La joven periodista que está frente a mí me pregunta: ¿Y qué no puede faltar en su casa? Y contesto: "fruta". Y entonces pienso que tendría que haber contestado otra cosa más bonita o que debería añadir algo, quizás más esperable, más políticamente correcto, más inmaterial y cursi, como "amor" o "sonrisas". Pero automáticamente, sin que la parte racional del cerebro pueda mediar, digo: "Y chocolate". Y el hipocampo se agita y despereza tan contento. La palabra sola mueve todos los resortes y me llegan, increíblemente nítidos, los recuerdos del chocolate inglés que mi padre nos traía de Gibraltar y que luego solo se podría comprar en Ceuta y la evocación de ese sabor profundo, invasivo, dulce y amargo a la vez. Dicen los expertos que nada atrapa mejor la memoria que un sabor o un olor y debe de ser, sin duda, totalmente cierto. El olor de un perfume concreto nos inunda los sentidos y nos devuelve a la persona amada; el de un guiso nos teletransporta a la cocina de la casa del pueblo, al sonido del borboteo en la olla y a la visión de la abuela arremangada ante las cazuelas con su delantal y sus cucharones de madera.

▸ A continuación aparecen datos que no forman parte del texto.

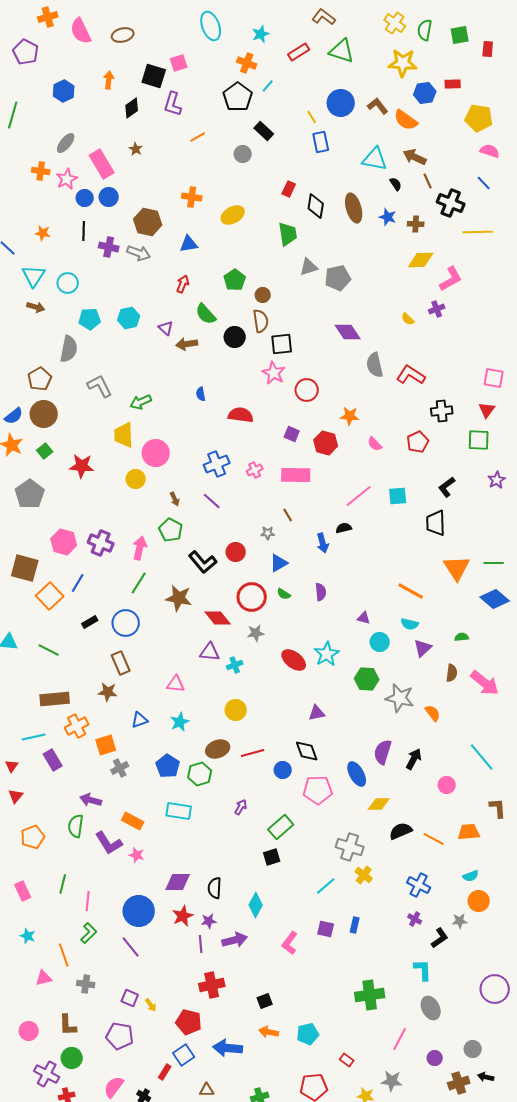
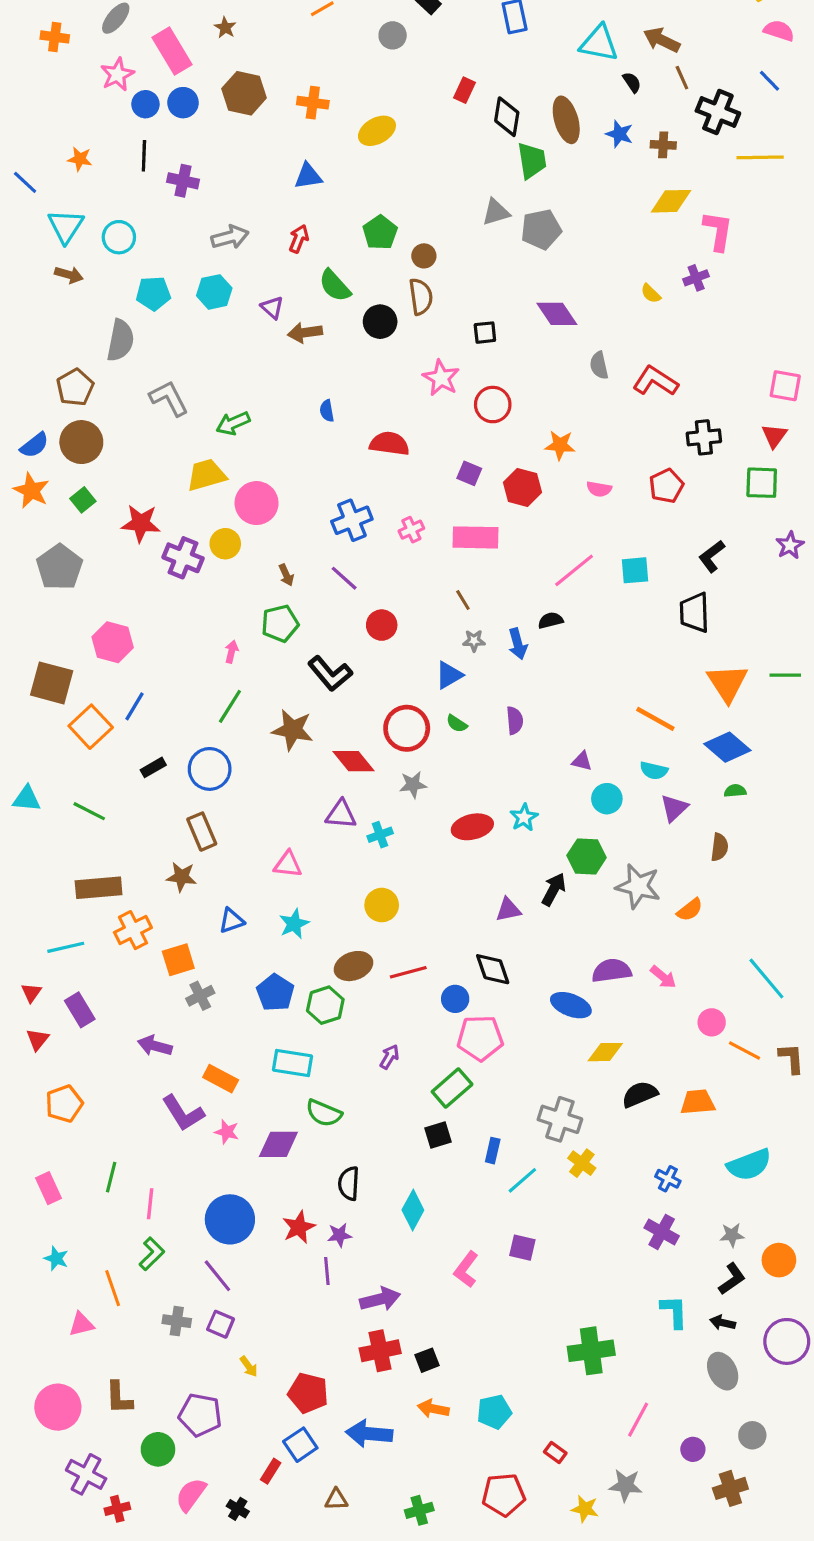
orange cross: (41, 171) -> (55, 37), moved
brown hexagon: (148, 222) -> (244, 93), moved
green trapezoid: (288, 234) -> (532, 161), moved
gray arrow: (139, 253) -> (230, 237), moved, turned -35
pink L-shape: (451, 279) -> (718, 231), turned -52
black square: (282, 344) -> (485, 333), moved, size x0.7
gray semicircle: (375, 365) -> (599, 365), size x0.7
yellow trapezoid: (124, 435) -> (206, 475), turned 76
pink semicircle: (375, 444) -> (599, 489), turned -35
green pentagon: (171, 530) -> (280, 623), turned 30
gray star: (268, 533) -> (474, 641), moved
purple cross: (101, 543) -> (183, 558), moved
pink arrow: (140, 548) -> (231, 652), size x0.6
red circle: (236, 552) -> (382, 625), moved
blue diamond: (495, 599) -> (727, 747), moved
cyan star: (327, 654) -> (524, 817), size x0.7
red ellipse: (294, 660) -> (472, 827), turned -50
pink arrow: (485, 683) -> (663, 977), moved, size x0.6
orange semicircle: (433, 713) -> (690, 910), turned 90
purple semicircle: (383, 752) -> (612, 971), turned 65
black arrow: (414, 759) -> (554, 889), moved
purple rectangle: (53, 760) -> (80, 1010), moved
blue ellipse: (357, 774) -> (571, 1005), turned -40
pink pentagon: (318, 790) -> (480, 1038), moved
green semicircle: (76, 826) -> (324, 1113), moved, turned -75
orange trapezoid: (469, 832) -> (698, 1102), moved
orange line: (434, 839) -> (745, 1050), moved
cyan semicircle: (471, 876) -> (749, 1165), size x1.8
purple diamond: (178, 882) -> (278, 1144), moved
blue cross: (419, 885) -> (668, 1179), size x0.7
orange circle: (479, 901) -> (779, 1260), moved
purple cross: (415, 919) -> (662, 1232), size x1.5
blue rectangle: (355, 925) -> (493, 1151), moved
black L-shape: (440, 938) -> (732, 1279), moved
purple arrow: (235, 940) -> (380, 1299), moved
gray cross: (86, 984) -> (177, 1321), moved
red cross: (212, 985) -> (380, 1351), moved
purple square: (130, 998) -> (221, 1324), moved
gray ellipse: (431, 1008) -> (723, 1371), moved
pink circle: (29, 1031) -> (58, 1407), size x1.5
green circle: (72, 1058) -> (158, 1449), moved
black arrow: (486, 1077) -> (723, 1323), moved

El sabor del chocolate me trae al presente las sencillas meriendas de pan con chocolate y se queda amarrado al dolce far niente infantil de una tarde de verano. Tiene una gran virtud el viejo xocoatl de los náhuatl, el alimento de los dioses mayas que podemos comernos los mortales, y es que salta de lo humilde a lo más sofisticado sin que se le mueva un pelo. Digo "chocolate" y también se me llena la boca del bombón exquisito probado en Amberes o de la onza mordisqueada lentamente frente al Hofburg. Digo "chocolate" y me acuerdo de ese día en que intenté pasar por un aeropuerto colombiano una vaina de semillas de cacao del tamaño de un balón de rugby para disgusto del personal aduanero: "Señora, ¿para qué quiere usted llevarse eso?".

Me gusta el chocolate en una escalada incontinente hacia los mayores porcentajes de cacao y, a pesar de rayar en la adicción, con el absoluto respaldo de los que me rodean. Por Reyes, mis hijos me regalaron un espectacular bombón gigante y, por mi cumpleaños, mi amiga Desi me ha traído una preciosa caja que parece en sí misma una gran bombonera y que está llena de delicias chocolateras. Bueno, ya no está, estaba, porque he ido dando cuenta de ellas, día a día, cachito a cachito, después del almuerzo.

Chocolate solo, denso e intenso, como las bolas prietas que venden en Ecuador; chocolate con flor de sal o con chile fragante y picante; chocolate negro peruano, relleno de aguaymanto, que estalla en la boca con su frescor ácido; chocolate con trocitos de café de las laderas volcánicas de Nicaragua; chocolate trabajado refinadamente en las alturas de la cordillera argentina por un joven que me invita a entrar en su taller y, con enorme paciencia, contesta a todas mis preguntas… Chocolate sencillo, simple, humilde, antiguo, muy antiguo, capaz de atravesar el tiempo y el espacio… Tenía que ser.